Scientists believe that SNPs can be used to test people not just for their vulnerability to a drug's side-effects, but also to whether it will work or not.

John Bell, the regius professor medicine at Oxford University, said that for pharmacogenomics to catch on, doctors will have to learn new ways of dealing with patients.

"One of the biggest obstacles is culture. We've all been taught to take the dose for a drug straight out of the British National Formulae and then if that doesn't work to add another drug to the prescription, and so on," Professor Bell said.

"So we can end up with lots of patients on four or more drugs where only one would do. This is a big cultural issue to overcome," he said.

Apart from the ethics of prescribing useless drugs to people who could be poisoned by them, there is also the question of costs to the NHS, which has seen a record 50 per cent increase in its drugs bill over the past three years.

As Bill Clarke, the executive vice president of research at Amersham, a British diagnostics company, said: "It's just not right to spend that amount of money on drugs that don't work." For the sake of a relatively cheap genetics test that can be carried out on the wider population of patients, it would be possible to target drugs more effectively and more safely, Dr Clarke said.

It could also lead to a revolution in the way drugs are tested, he said. If "responders" to a new drug can be identified easily, it will be possible to simplify the expensive phase 3 clinical trials which can involve thousand of people being followed over many years.

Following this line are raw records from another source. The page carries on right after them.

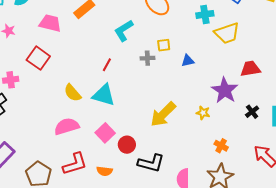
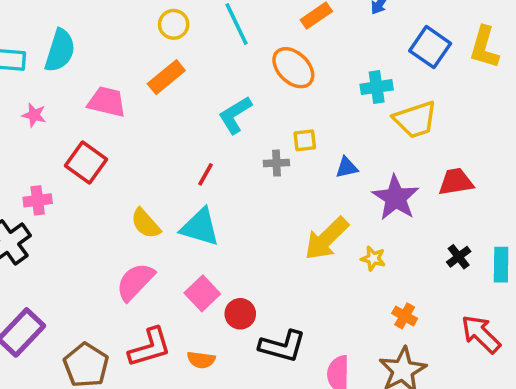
purple star: (225, 90) -> (396, 198), moved
yellow arrow: (163, 114) -> (327, 239), moved
pink semicircle: (67, 126) -> (135, 282), turned -30

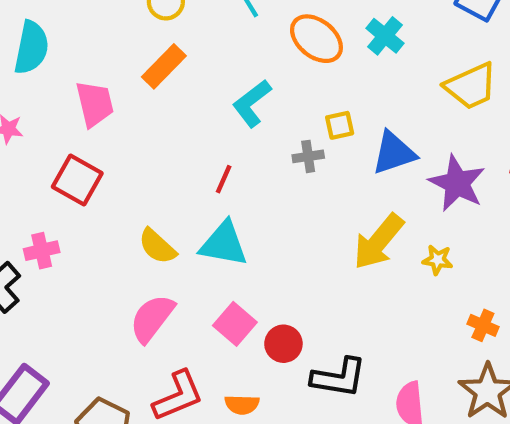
cyan cross: (377, 87) -> (385, 36), moved, turned -36
pink trapezoid: (107, 102) -> (95, 104), turned 69
blue triangle: (347, 168) -> (394, 153), size x1.6
pink cross: (38, 200) -> (42, 251), moved

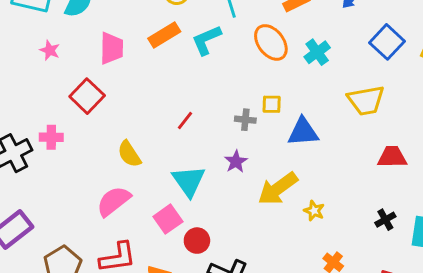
cyan L-shape: (252, 103) -> (206, 40), moved
purple star: (457, 183) -> (236, 162), moved, size x0.6
cyan triangle: (224, 244) -> (189, 181), moved, turned 30

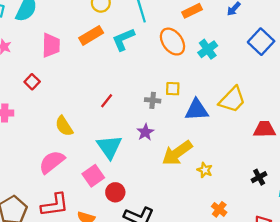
red square: (87, 96) -> (32, 82), size x0.6
yellow trapezoid: (366, 100) -> (232, 100), moved, turned -36

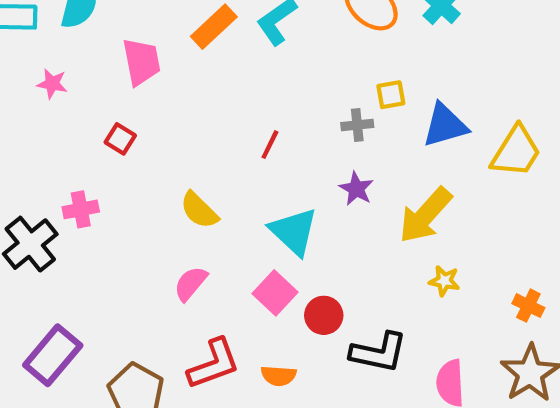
yellow trapezoid: (232, 100) -> (516, 152), moved
pink semicircle: (52, 162) -> (191, 284), size x0.7
yellow star: (205, 170) -> (444, 281), moved

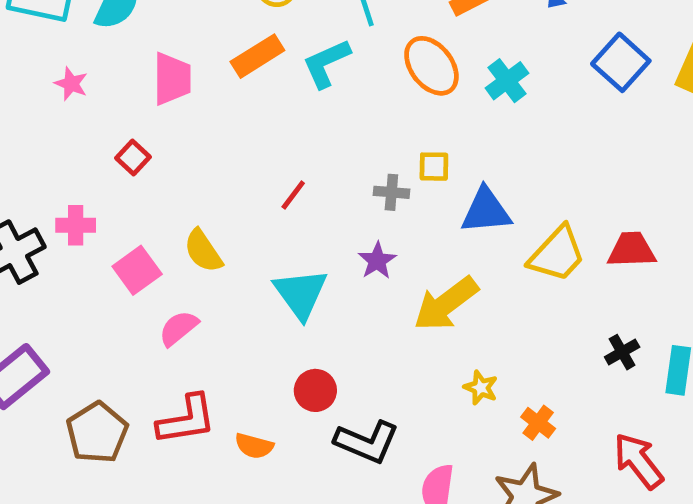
yellow star: (444, 281) -> (481, 388), moved
pink square: (275, 293) -> (137, 270), moved

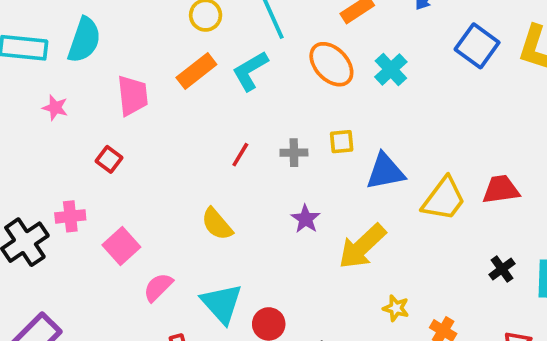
gray cross: (391, 192) -> (294, 153), moved
red line: (293, 195) -> (240, 155), moved
yellow semicircle: (203, 251) -> (217, 224), moved
cyan triangle: (301, 294) -> (222, 303), moved

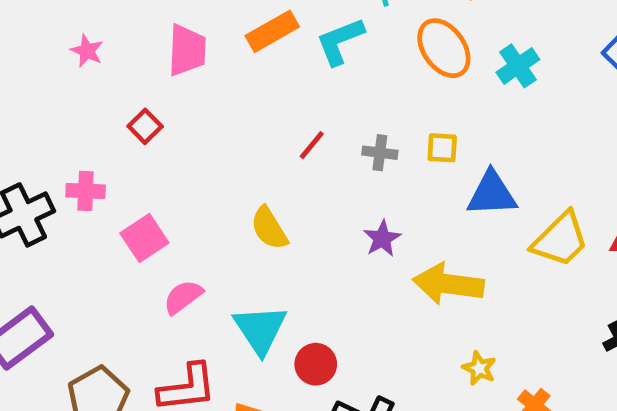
yellow arrow: (362, 246) -> (448, 284), turned 42

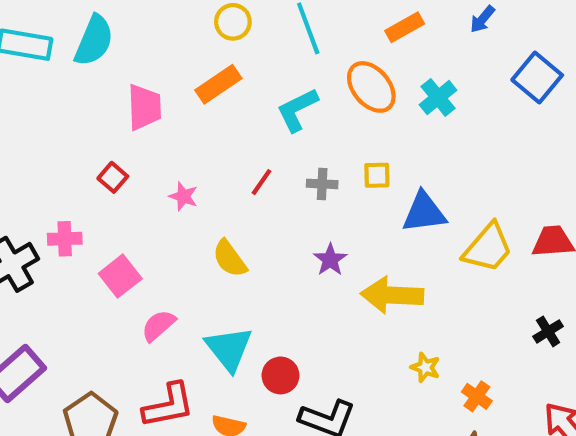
cyan L-shape: (340, 41) -> (297, 110), moved
pink star: (87, 51) -> (183, 196), moved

Dr Roses agreed: "You can pick out people who respond a lot to the drug, can you pick out people who do not respond at all to the drug and can you pick out people who are sort of in the middle.

"By eliminating the people that we predict will be non-responders we'll be able to do smaller, faster and cheaper drug trials."

That could be the incentive that will lead to a change in the "one-drug-fits-all" culture of the drug industry, he said.

"I can't speak for other companies but I can tell you absolutely for sure that there is a change in the culture of GSK," Dr Roses said. And the advent of pharmacogenomics will not necessarily mean a fall in sales.

"If you can determine who is going to have a response [to a drug] and who is not going to have a response, you can take your next molecule and aim it specifically at the people who haven't had a response with the first one so that you can create a set of drugs that cover the population, and then you are back to selling to everybody," he said.

Trial approach

PHASE I: These first studies evaluate how a new drug or therapy should be given (by mouth, injection into the blood or injection into the muscle), how often, and what dose is safe. A phase I trial usually enrolls a small number of patients, sometimes as few as a dozen.

PHASE II: A phase II trial usually focuses on one type of illness, continuing to test the safety of treatment and beginning to evaluate how well it works. This is the essential intermediate step that will determine whether the drug will go into bigger and more costly phase III trials.

PHASE III: These studies test a new drug, a new combination of drugs or a new therapy in comparison to the current standard treatment. A participant will usually be assigned to the standard group or the new group at random (called randomization). Often it involves "double blind" trials, where neither the patient nor doctor knows who is being given the new drug. Phase III trials often enroll large numbers of people and may be conducted at many doctors' offices, clinics and cancer centers nationwide.